Re: [UDD] Is there any information about failed autopkgtest in UDD?
On Thu, 16 Apr 2020 at 10:09:36 +0200, Andreas Tille wrote:
> Hmmmm, what exactly means "superficial".
Originally proposed in:
The design was originally called "trivial" but was renamed to
"superficial" during implementation.
> Are all those
> Testsuite: autopkgtest-pkg-*
Most of them yes, because if they fail, that's Very Bad, but if they
succeed, they don't give us a whole lot of confidence that the package
works as intended.
For example, if you have a package python3-dbus, the most that can be
done with knowledge of Python but no knowledge of dbus is to "import dbus"

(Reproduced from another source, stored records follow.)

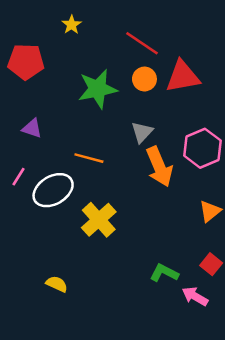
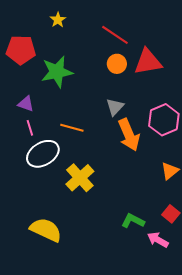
green star: (98, 89) -> (57, 72), moved
pink line: (19, 177) -> (30, 128), moved, turned -49
yellow semicircle: (57, 284) -> (46, 230), size x1.8

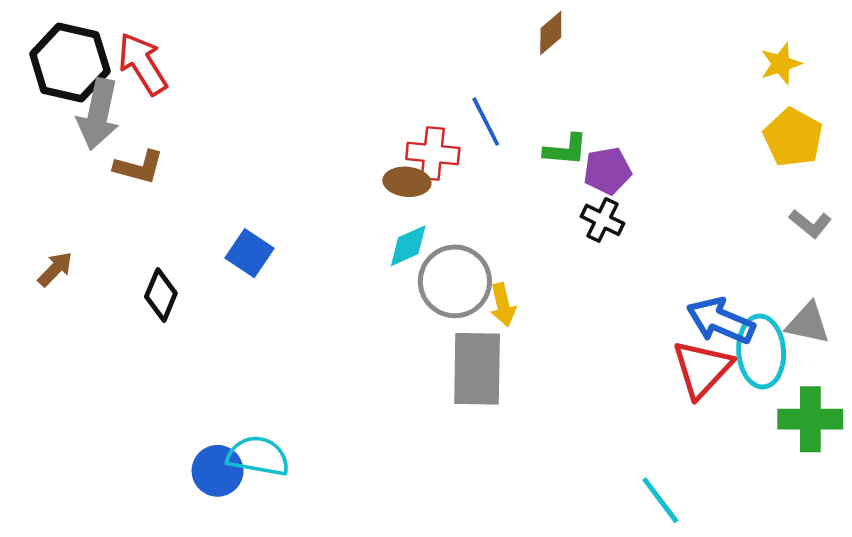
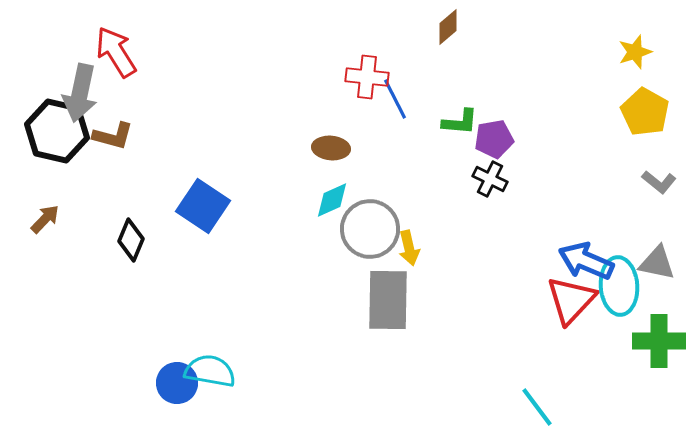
black hexagon: (70, 62) -> (57, 131), moved
red cross: (433, 154) -> (367, 77), moved
blue square: (250, 253) -> (203, 206), size x1.4

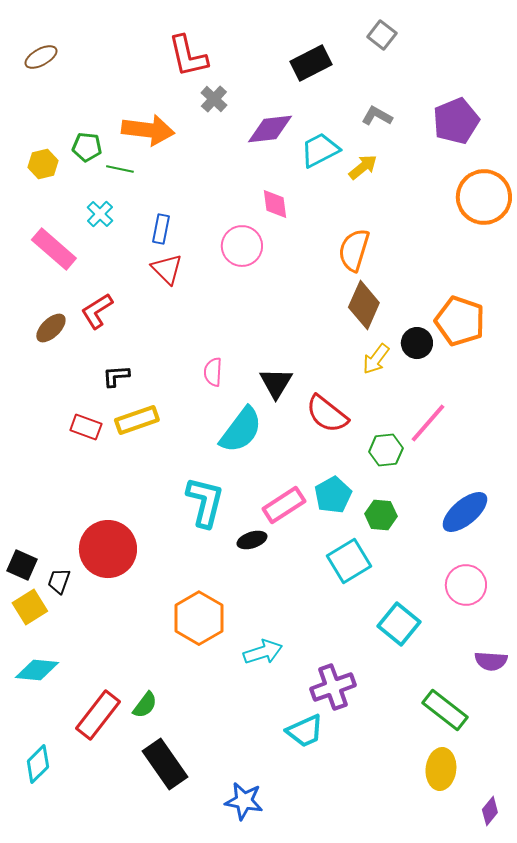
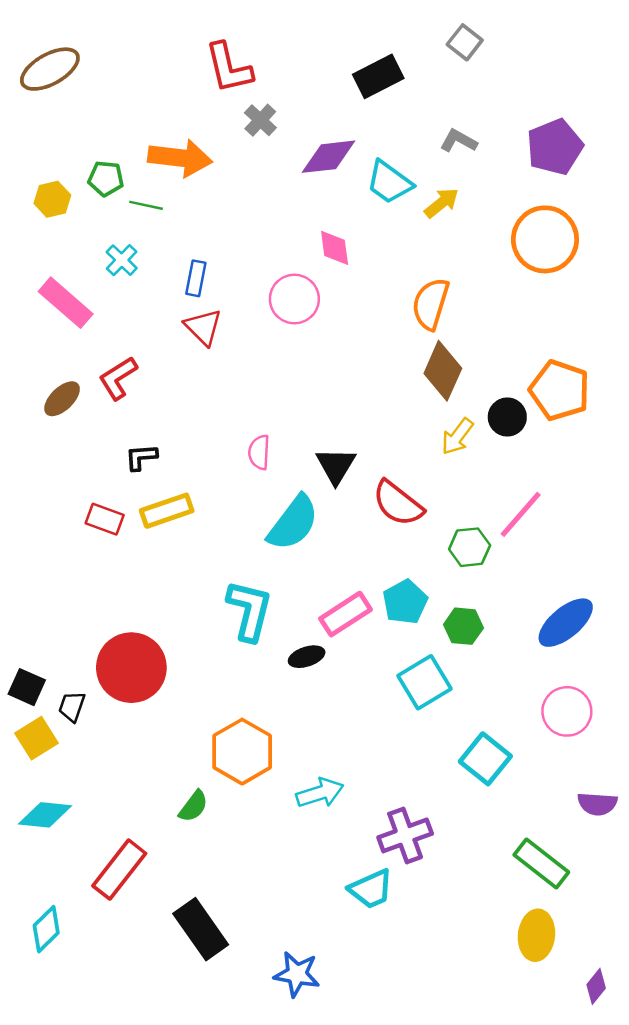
brown ellipse: (41, 57) -> (50, 69), size x1.5
cyan trapezoid: (320, 150) -> (389, 182), turned -117
orange circle: (484, 197) -> (545, 239), moved
green semicircle: (145, 705) -> (193, 806), moved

and see what happens. If that fails, obviously the dbus module is
unusable (or missing a dependency or something); but if that succeeds,
that fact doesn't tell us whether it can actually do D-Bus successfully,
which is its real purpose. If I replaced all the code in python3-dbus
with print("hello"), obviously it wouldn't be implementing its intended
API any more, but it would still pass the "import" test. That's why the
"import" test is considered to be superficial.
If a family of packages have a convention for how to discover and
run a real test suite with non-trivial coverage (for example GNOME-style
installed-tests in /usr/share/installed-tests/**/*.test), then an
autopkgtest-* helper that detected and used *that* convention would usually
*not* be superficial.
> Do they qualify for early testing migration or not?
If *all* the tests are superficial, passing them doesn't speed up testing
Packages get faster testing migration if they have at least one test that
results in a pass status (passing and not superficial), *and* all of their
tests result in either a pass or neutral status.
Normal tests: pass -> pass, fail -> fail
"superficial" tests: pass -> neutral, fail -> fail
(the test passing doesn't really give us much confidence that it works)
"flaky" tests: pass -> pass, fail -> neutral
(the fail doesn't give us much confidence that it *doesn't* work, because
maybe it just failed randomly)
"flaky, superficial" tests: pass -> neutral, fail -> neutral
(no machine-readable effect, should normally only be used when monitoring
whether a new test is reliable on Debian infrastructure or not)
"skippable" tests: pass -> as above, exit 77 -> neutral, fail -> as above
Tests that can't be run due to restrictions: neutral